ABOUT THIS TASK:
From the line holding "dur (c:windowscookies par" to the final line below, restate each line word for word and add nothing.

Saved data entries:
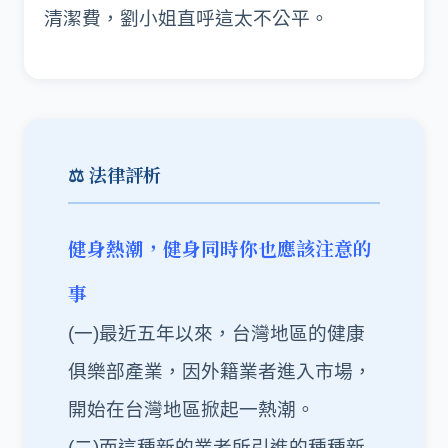
清潔費，劉小姐直呼這太不公平。
⚖️ 法律評析
健身熱潮，健身同時你也應該注意的
事
(一)最近五年以來，台灣地區的健康
俱樂部產業，因外籍
業者進入市場，
開始在台灣地區掀起一熱潮。
(二)而這種新的業者所引進的種種新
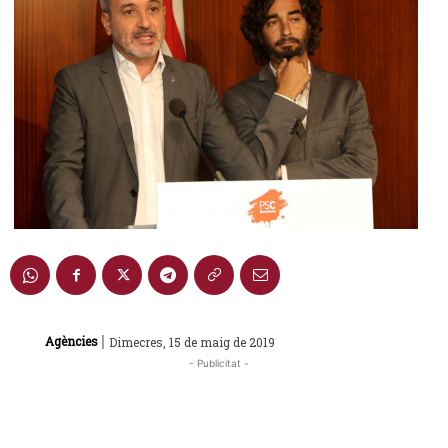
|
Agències
Dimecres, 15 de maig de 2019
- Publicitat -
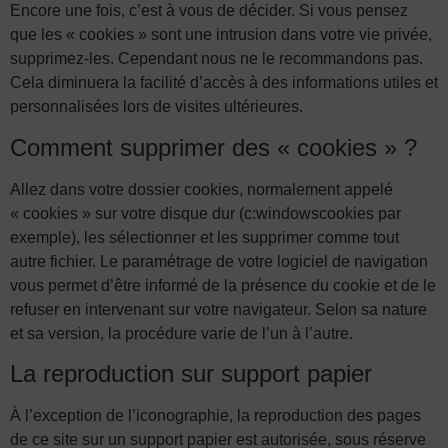
Encore une fois, c’est à vous de décider. Si vous pensez
que les « cookies » sont une intrusion dans votre vie privée,
supprimez-les. Cependant nous ne le recommandons pas.
Cela diminuera la facilité d’accès à des informations utiles et
personnalisées lors de visites ultérieures.
Comment supprimer des « cookies » ?
Allez dans votre dossier cookies, normalement appelé
« cookies » sur votre disque dur (c:windowscookies par
exemple), les sélectionner et les supprimer comme tout
autre fichier. Le paramétrage de votre logiciel de navigation
vous permet d’être informé de la présence du cookie et de le
refuser en intervenant sur votre navigateur. Selon sa nature
et sa version, la procédure varie de l’un à l’autre.
La reproduction sur support papier
À l’exception de l’iconographie, la reproduction des pages
de ce site sur un support papier est autorisée, sous réserve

ANSWER TO THIS PROBLEM:
« cookies » sur votre disque dur (c:windowscookies par
exemple), les sélectionner et les supprimer comme tout
autre fichier. Le paramétrage de votre logiciel de navigation
vous permet d’être informé de la présence du cookie et de le
refuser en intervenant sur votre navigateur. Selon sa nature
et sa version, la procédure varie de l’un à l’autre.
La reproduction sur support papier
À l’exception de l’iconographie, la reproduction des pages
de ce site sur un support papier est autorisée, sous réserve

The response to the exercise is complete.